Advances in stellar interiors physics and evolution have been made possible by asteroseismology, the study of stars by the observation of their natural, resonant oscillations. In particular, asteroseismology is vastly benefiting the modeling of red-giant stars, whose oscillations hold detailed information on their fundamental parameters (radii, masses, and ages). The advent of NASA’s TESS (launched in 2018) and ESA’s PLATO (scheduled for 2026) space missions promises to raise the yield of oscillating red giants to several hundreds of thousands, an order of magnitude increase over previous missions combined. Therefore, red-giant asteroseismology is bound to have a profound impact on modern astrophysics in the coming decade, notably on the fields of exoplanetary science and Galactic archaeology, which rely on a precise knowledge of stellar fundamental parameters.

Research goals, methods, and innovation
Taking advantage of the unmatched precision on stellar fundamental parameters attainable by asteroseismology (core innovation aspect), I will make use of TESS and PLATO (ultra-precise) photometry of red giants to constrain post-main-sequence planetary system evolution (research line 1; RL1) and enable the time-resolved investigation of Galactic disk chemodynamical features (research line 2; RL2):

RL1. I will conduct an all-sky survey combining asteroseismology and transit photometry to detect and characterize gas-giant planets orbiting red giants. This will allow addressing two key open questions in exoplanetary science, namely: (i) the occurrence of gas-giant planets as a function of stellar mass, metallicity, and evolution; and (ii) the nature of the hot-Jupiter inflation mechanism.

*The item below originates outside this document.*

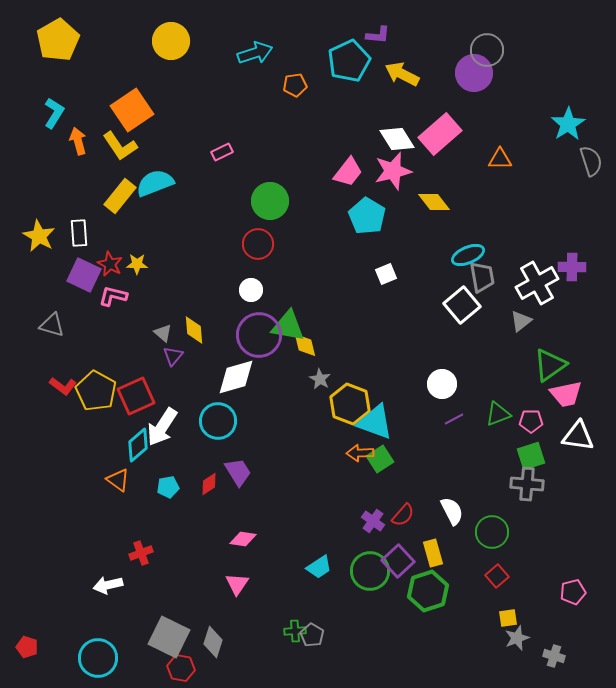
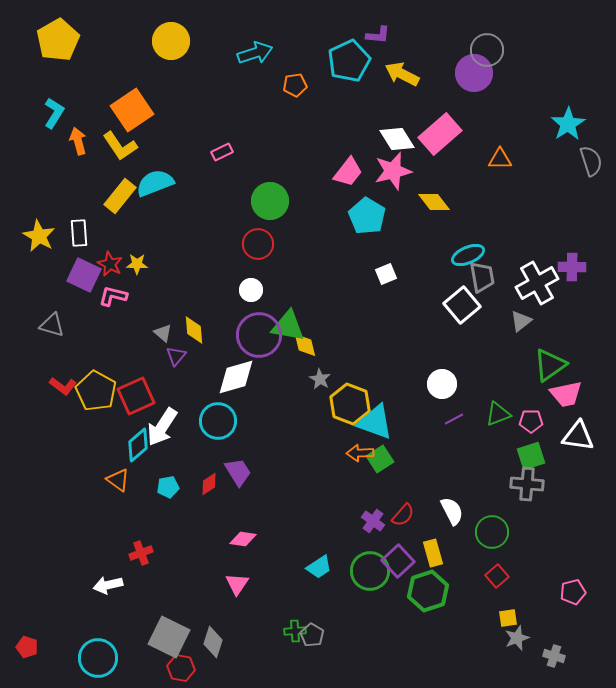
purple triangle at (173, 356): moved 3 px right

RL2. I will combine seismic ages, astrometry and kinematics from ESA’s Gaia mission, and chemical abundances from the APOGEE survey, on a large sample of red giants, to produce the first all-sky, high-resolution chrono-chemo-kinematic map of the Milky Way disk. This will allow addressing two key open questions in Galactic archaeology, namely: (i) the origin of the two chemically distinct disk populations; and (ii) the efficiency of radial migration across the disk.

Impact and timeliness
This project will not only impact our knowledge of the life cycle of planetary systems (RL1), but also advance our understanding of the assembly history of the Galaxy (RL2), taking us beyond the state of the art. TESS and PLATO are the only missions that will provide seismic constraints on red giants in the coming decade. My scientific leadership within both consortia thus puts me in an ideal position to coordinate this effort internationally.

Societal dimension
Finally, I will develop an educational program in collaboration with the Portuguese Language — Office of Astronomy for Development (PLOAD). The program will consist of a series of webinars targeting school-aged children in Portuguese-speaking African countries, enabling dissemination of the project’s research output.